Copy out the records below exactly as they appear.

----------------------------------------

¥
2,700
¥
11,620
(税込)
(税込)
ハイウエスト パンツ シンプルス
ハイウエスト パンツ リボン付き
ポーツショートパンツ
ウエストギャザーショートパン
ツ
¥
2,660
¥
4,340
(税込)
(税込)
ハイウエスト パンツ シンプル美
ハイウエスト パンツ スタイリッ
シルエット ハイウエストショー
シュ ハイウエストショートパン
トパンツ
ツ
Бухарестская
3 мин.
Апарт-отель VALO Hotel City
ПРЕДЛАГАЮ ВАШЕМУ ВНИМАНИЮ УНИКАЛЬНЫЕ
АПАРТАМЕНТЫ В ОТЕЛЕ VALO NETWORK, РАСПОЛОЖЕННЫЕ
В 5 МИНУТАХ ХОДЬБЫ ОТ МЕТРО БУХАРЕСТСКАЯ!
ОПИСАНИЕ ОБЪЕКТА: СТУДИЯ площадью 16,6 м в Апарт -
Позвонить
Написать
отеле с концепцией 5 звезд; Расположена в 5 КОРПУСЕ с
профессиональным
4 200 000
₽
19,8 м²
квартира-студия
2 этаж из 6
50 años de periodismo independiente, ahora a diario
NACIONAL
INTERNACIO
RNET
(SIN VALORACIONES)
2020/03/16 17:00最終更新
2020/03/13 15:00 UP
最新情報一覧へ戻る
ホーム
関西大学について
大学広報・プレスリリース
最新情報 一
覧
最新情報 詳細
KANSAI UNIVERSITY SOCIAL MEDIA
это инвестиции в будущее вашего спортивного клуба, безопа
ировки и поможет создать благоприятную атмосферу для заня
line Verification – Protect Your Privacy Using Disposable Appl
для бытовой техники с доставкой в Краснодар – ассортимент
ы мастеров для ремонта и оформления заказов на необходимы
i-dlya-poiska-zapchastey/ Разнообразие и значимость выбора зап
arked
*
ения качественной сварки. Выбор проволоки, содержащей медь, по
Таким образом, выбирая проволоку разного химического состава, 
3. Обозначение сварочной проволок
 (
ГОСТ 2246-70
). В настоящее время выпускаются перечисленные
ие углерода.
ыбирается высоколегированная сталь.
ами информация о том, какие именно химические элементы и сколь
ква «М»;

----------------------------------------

_Solution to this exercise:_
¥
2,700
¥
11,620
(税込)
(税込)
ハイウエスト パンツ シンプルス
ハイウエスト パンツ リボン付き
ポーツショートパンツ
ウエストギャザーショートパン
ツ
¥
2,660
¥
4,340
(税込)
(税込)
ハイウエスト パンツ シンプル美
ハイウエスト パンツ スタイリッ
シルエット ハイウエストショー
シュ ハイウエストショートパン
トパンツ
ツ
Бухарестская
3 мин.
Апарт-отель VALO Hotel City
ПРЕДЛАГАЮ ВАШЕМУ ВНИМАНИЮ УНИКАЛЬНЫЕ
АПАРТАМЕНТЫ В ОТЕЛЕ VALO NETWORK, РАСПОЛОЖЕННЫЕ
В 5 МИНУТАХ ХОДЬБЫ ОТ МЕТРО БУХАРЕСТСКАЯ!
ОПИСАНИЕ ОБЪЕКТА: СТУДИЯ площадью 16,6 м в Апарт -
Позвонить
Написать
отеле с концепцией 5 звезд; Расположена в 5 КОРПУСЕ с
профессиональным
4 200 000
₽
19,8 м²
квартира-студия
2 этаж из 6
50 años de periodismo independiente, ahora a diario
NACIONAL
INTERNACIO
RNET
(SIN VALORACIONES)
2020/03/16 17:00最終更新
2020/03/13 15:00 UP
最新情報一覧へ戻る
ホーム
関西大学について
大学広報・プレスリリース
最新情報 一
覧
最新情報 詳細
KANSAI UNIVERSITY SOCIAL MEDIA
это инвестиции в будущее вашего спортивного клуба, безопа
ировки и поможет создать благоприятную атмосферу для заня
line Verification – Protect Your Privacy Using Disposable Appl
для бытовой техники с доставкой в Краснодар – ассортимент
ы мастеров для ремонта и оформления заказов на необходимы
i-dlya-poiska-zapchastey/ Разнообразие и значимость выбора зап
arked
*
ения качественной сварки. Выбор проволоки, содержащей медь, по
Таким образом, выбирая проволоку разного химического состава, 
3. Обозначение сварочной проволок
 (
ГОСТ 2246-70
). В настоящее время выпускаются перечисленные
ие углерода.
ыбирается высоколегированная сталь.
ами информация о том, какие именно химические элементы и сколь
ква «М»;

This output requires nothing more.